The use of unsterilized needles and syringes in a healthcare setting led to the emergence of an HIV-1 epidemic in Romania involving approximately 10,000 babies and children in the late 1980s.1–4 A distinctive feature of the Romanian epidemic was that it was dominated by subtype F HIV-1, which accounts for less than 1% of the infections worldwide, with the majority being found in Africa and South America.5–8 Subtype F is further divided into two sub-subtypes, namely F1 and F2.9 The Romanian epidemic was caused by subtype F1. In Europe, subtype F is rarely observed outside of Romania suggesting that the Romanian F1 epidemic might have originated from elsewhere.10–12
A recent study showed that F1 sequences sampled in Romania are closely related to those from Angola and dated the time of the most recent common ancestor (tMRCA) of the Romanian sequences to 1978.12 The study also revealed that the Romanian epidemic is composed of two distinct strains of viruses: one consisting of sequences sampled mainly from children and the second consisting mostly of adult sequences. Here, we specifically examine in detail the phylodynamic and phylogeographic patterns of the Romanian parenteral epidemic in children using new sequences with linked epidemiological data collected over a 6-year period as part of a EuroCoord-CHAIN study. EuroCoord-CHAIN is a large European collaboration of HIV observational cohorts (EuroCoord), including the PENTA-EPPICC network (Paediatric European Network for Treatment of AIDS-European Pregnancy and Paediatric HIV Cohort Collaboration and the European Collaborative HIV and anti-HIV Drug Resistance Network (CHAIN).

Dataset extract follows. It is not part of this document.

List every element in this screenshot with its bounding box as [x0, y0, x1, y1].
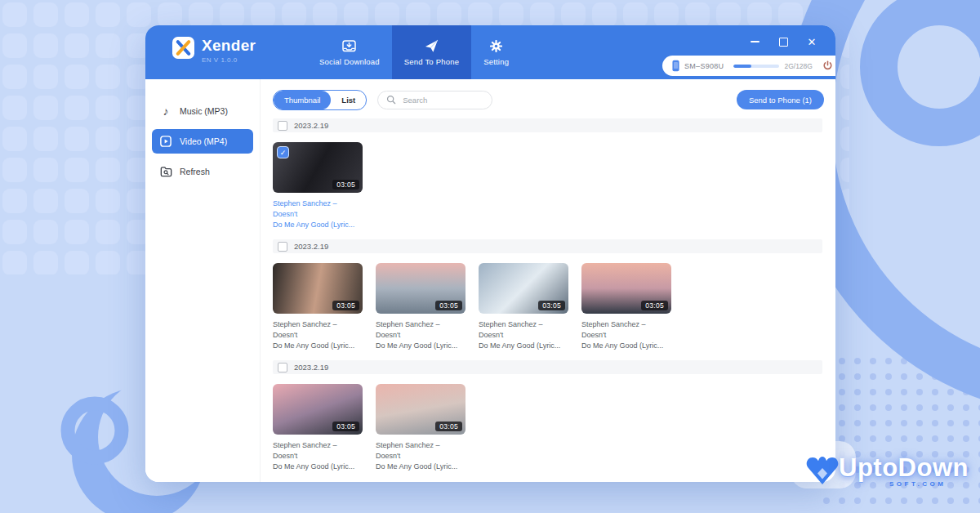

As part of the study we performed population-based sequencing of part of the pol gene of 176 samples from HIV-1-infected children and adolescents in the PENTA-EPPICC network, collected between 2002 and 2008. Seventy of the samples were from children infected with HIV-1 subtype F1, of which 67 were from Romania. To investigate the genetic relationship of the subtype F1 sequences from Romania to worldwide subtype F sequences, we compiled a dataset that included 57 subtype F1 sequences we genotyped plus 616 subtype F1 and F2 sequences from different geographic regions of the world that were downloaded from the Los Alamos HIV sequence database (Table 1). Where multiple sequences from the same patient or identical sequences were present, only the most recent sequence was used for the analysis.
Table 1.
|
Subtype F1 |
Subtype F2 |
|
---|---|---|---|
Country of sampling | EuroCoorda | Los Alamosb | Los Alamosb |
Romania | 54 | 338 | |
Brazil | 157 | ||
Angola | 22 | ||
Belgium | 7 | 2 | |
Spain | 4 | 2 | |
France | 1 | 4 | 1 |
Germany | 1 | 1 | |
Italy | 24 | ||
Portugal | 3 | ||
Czech Republic | 5 | ||
Russia | 3 | ||
Great Britain | 2 | ||
Luxembourg | 1 | ||
Finland | 1 | ||
Switzerland | 1 | ||
Austria | 1 | ||
Slovenia | 1 | ||
Argentina | 3 | ||
United States | 3 | ||
Cuba | 1 | ||
Honduras | 1 | ||
Cameroon | 1 | 23 | |
DRC | 1 | 1 | |
Equatorial Guinea | 1 | ||
Republic of Congo | 1 | ||
Mozambique | 1 | ||
Total | 57 | 585 | 31 |
Sequences from the EuroCoord/PENPACT1 study generated by this study.
Sequences downloaded from the Los Alamos HIV sequence database.
The sequences were aligned using the Clustal W algorithm in MEGA413 and were manually edited and trimmed to encompass only the first 858 nucleotides of the reverse transcriptase region of the HIV-1 pol gene. A preliminary phylogenetic analysis of the sequence alignment was performed using a rapid parallelized maximum-likelihood (ML) inference method (RAxML)14 utilizing a general-time reversible (GTR) model of nucleotide substitution. This analysis showed that the sequences generally segregated into three main groups of subtype F1 sequences and one group of subtype F2 sequences (Fig. 1).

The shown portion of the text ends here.